» **TRY IT**
When a picture appears in the listing, leave it out and copy the rest exactly as it stands.

» **DATA SECTION**
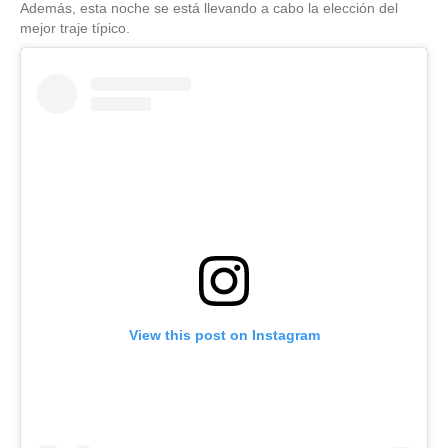
Además, esta noche se está llevando a cabo la elección del
mejor traje típico.
View this post on Instagram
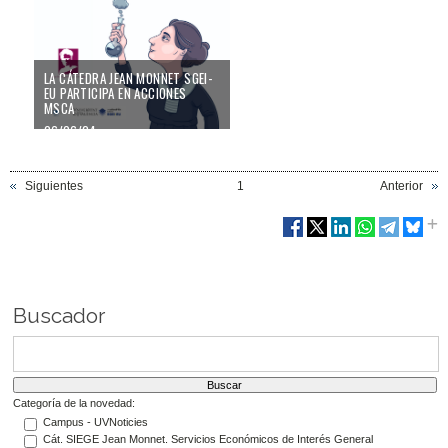
LA CÁTEDRA JEAN MONNET SGEI-
EU PARTICIPA EN ACCIONES
MSCA
06/06/24
Siguientes
1
Anterior
Buscador
Categoría de la novedad:
Campus - UVNoticies
Cát. SIEGE Jean Monnet. Servicios Económicos de Interés General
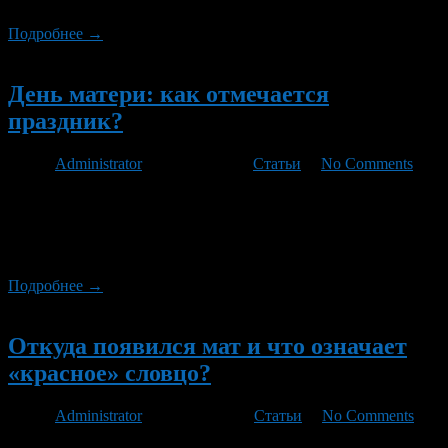
Подробнее →
Новый
День матери: как отмечается
праздник?
Автор
Administrator
/ 25.11.2012 /
Статьи
/
No Comments
В подавляющем большинстве случаев первое слово, которое
произносит человек в своей жизни – «Мама». Часто – и
последнее. Мама – всегда самый близкий, самый родной
человек, единственный и неповторимый.
Подробнее →
Новый
Откуда появился мат и что означает
«красное» словцо?
Автор
Administrator
/ 29.01.2012 /
Статьи
/
No Comments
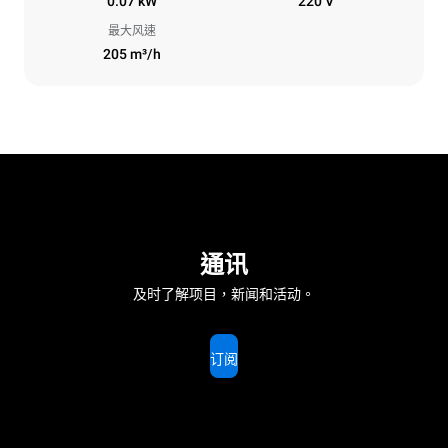
0.07 kW
220 V
最大风速
205 m³/h
通讯
及时了解项目，新闻和活动。
订阅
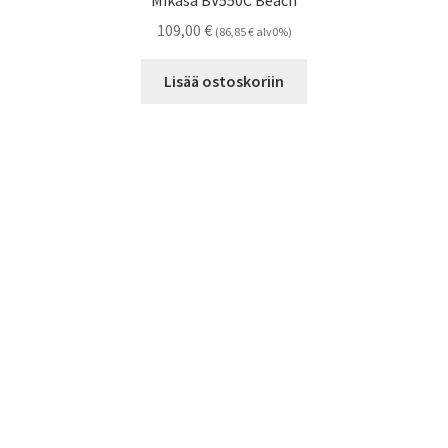
109,00
€
(
86,85
€
alv0%)
Lisää ostoskoriin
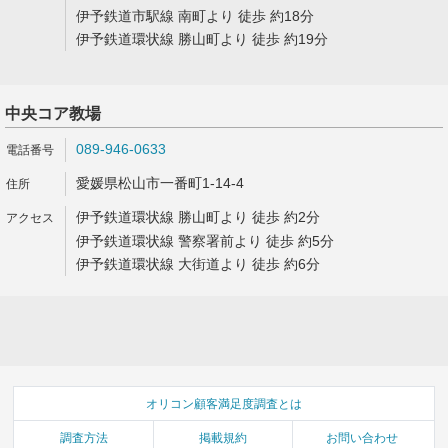
伊予鉄道市駅線 南町より 徒歩 約18分
伊予鉄道環状線 勝山町より 徒歩 約19分
中央コア教場
089-946-0633
愛媛県松山市一番町1-14-4
伊予鉄道環状線 勝山町より 徒歩 約2分
伊予鉄道環状線 警察署前より 徒歩 約5分
伊予鉄道環状線 大街道より 徒歩 約6分
オリコン顧客満足度調査とは
調査方法
掲載規約
お問い合わせ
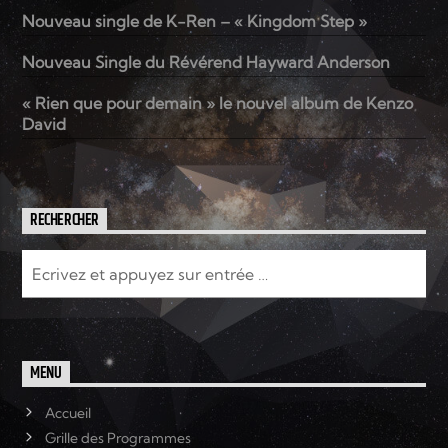
Nouveau single de K-Ren – « Kingdom Step »
Nouveau Single du Révérend Hayward Anderson
« Rien que pour demain » le nouvel album de Kenzo
David
RECHERCHER
MENU
Accueil
Grille des Programmes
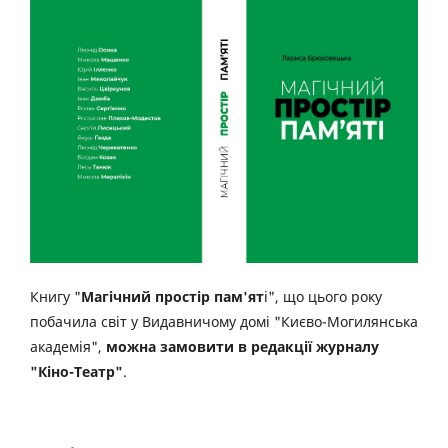
Книгу "
Магічний простір пам'ят
і", що цього року
побачила світ у Видавничому домі "Києво-Могилянська
академія",
можна замовити в редакції журналу
"Кіно-Театр"
.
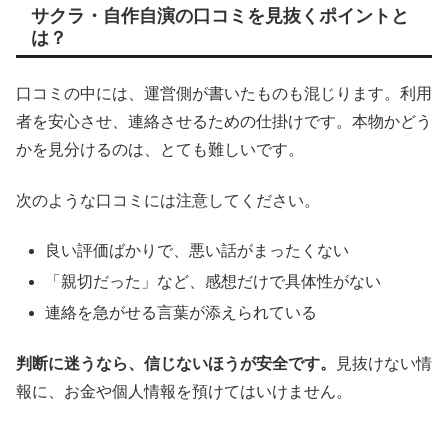
サクラ・自作自演の口コミを見抜くポイントと
は？
口コミの中には、運営側が書いたものも混じります。利用
者を安心させ、連絡させるための仕掛けです。本物かどう
かを見分けるのは、とても難しいです。
次のような口コミには注意してください。
良い評価ばかりで、悪い話がまったくない
「親切だった」など、感想だけで具体性がない
連絡を急がせる言葉が添えられている
判断に迷うなら、信じないほうが安全です。
見抜けない情
報に、お金や個人情報を預けてはいけません。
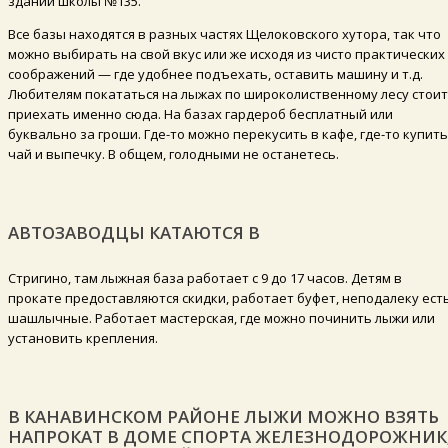
здании школы №135.
Все базы находятся в разных частях Щелоковского хутора, так что
можно выбирать на свой вкус или же исходя из чисто практических
соображений — где удобнее подъехать, оставить машину и т.д.
Любителям покататься на лыжах по широколиственному лесу стоит
приехать именно сюда. На базах гардероб бесплатный или
буквально за гроши. Где-то можно перекусить в кафе, где-то купить
чай и выпечку. В общем, голодными не останетесь.
АВТОЗАВОДЦЫ КАТАЮТСЯ В
Стригино, там лыжная база работает с 9 до 17 часов. Детям в
прокате предоставляются скидки, работает буфет, неподалеку ест
шашлычные. Работает мастерская, где можно починить лыжи или
установить крепления.
В КАНАВИНСКОМ РАЙОНЕ ЛЫЖИ МОЖНО ВЗЯТЬ
НАПРОКАТ В ДОМЕ СПОРТА ЖЕЛЕЗНОДОРОЖНИК;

» **YOUR RESPONSE**
Además, esta noche se está llevando a cabo la elección del
mejor traje típico.
View this post on Instagram
LA CÁTEDRA JEAN MONNET SGEI-
EU PARTICIPA EN ACCIONES
MSCA
06/06/24
Siguientes
1
Anterior
Buscador
Categoría de la novedad:
Campus - UVNoticies
Cát. SIEGE Jean Monnet. Servicios Económicos de Interés General
Подробнее →
Новый
День матери: как отмечается
праздник?
Автор
Administrator
/ 25.11.2012 /
Статьи
/
No Comments
В подавляющем большинстве случаев первое слово, которое
произносит человек в своей жизни – «Мама». Часто – и
последнее. Мама – всегда самый близкий, самый родной
человек, единственный и неповторимый.
Подробнее →
Новый
Откуда появился мат и что означает
«красное» словцо?
Автор
Administrator
/ 29.01.2012 /
Статьи
/
No Comments
0.07 kW
220 V
最大风速
205 m³/h
通讯
及时了解项目，新闻和活动。
订阅
109,00
€
(
86,85
€
alv0%)
Lisää ostoskoriin
伊予鉄道市駅線 南町より 徒歩 約18分
伊予鉄道環状線 勝山町より 徒歩 約19分
中央コア教場
089-946-0633
愛媛県松山市一番町1-14-4
伊予鉄道環状線 勝山町より 徒歩 約2分
伊予鉄道環状線 警察署前より 徒歩 約5分
伊予鉄道環状線 大街道より 徒歩 約6分
オリコン顧客満足度調査とは
調査方法
掲載規約
お問い合わせ
Nouveau single de K-Ren – « Kingdom Step »
Nouveau Single du Révérend Hayward Anderson
« Rien que pour demain » le nouvel album de Kenzo
David
RECHERCHER
MENU
Accueil
Grille des Programmes
Книгу "
Магічний простір пам'ят
і", що цього року
побачила світ у Видавничому домі "Києво-Могилянська
академія",
можна замовити в редакції журналу
"Кіно-Театр"
.
サクラ・自作自演の口コミを見抜くポイントと
は？
口コミの中には、運営側が書いたものも混じります。利用
者を安心させ、連絡させるための仕掛けです。本物かどう
かを見分けるのは、とても難しいです。
次のような口コミには注意してください。
良い評価ばかりで、悪い話がまったくない
「親切だった」など、感想だけで具体性がない
連絡を急がせる言葉が添えられている
判断に迷うなら、信じないほうが安全です。
見抜けない情
報に、お金や個人情報を預けてはいけません。
здании школы №135.
Все базы находятся в разных частях Щелоковского хутора, так что
можно выбирать на свой вкус или же исходя из чисто практических
соображений — где удобнее подъехать, оставить машину и т.д.
Любителям покататься на лыжах по широколиственному лесу стоит
приехать именно сюда. На базах гардероб бесплатный или
буквально за гроши. Где-то можно перекусить в кафе, где-то купить
чай и выпечку. В общем, голодными не останетесь.
АВТОЗАВОДЦЫ КАТАЮТСЯ В
Стригино, там лыжная база работает с 9 до 17 часов. Детям в
прокате предоставляются скидки, работает буфет, неподалеку ест
шашлычные. Работает мастерская, где можно починить лыжи или
установить крепления.
В КАНАВИНСКОМ РАЙОНЕ ЛЫЖИ МОЖНО ВЗЯТЬ
НАПРОКАТ В ДОМЕ СПОРТА ЖЕЛЕЗНОДОРОЖНИК;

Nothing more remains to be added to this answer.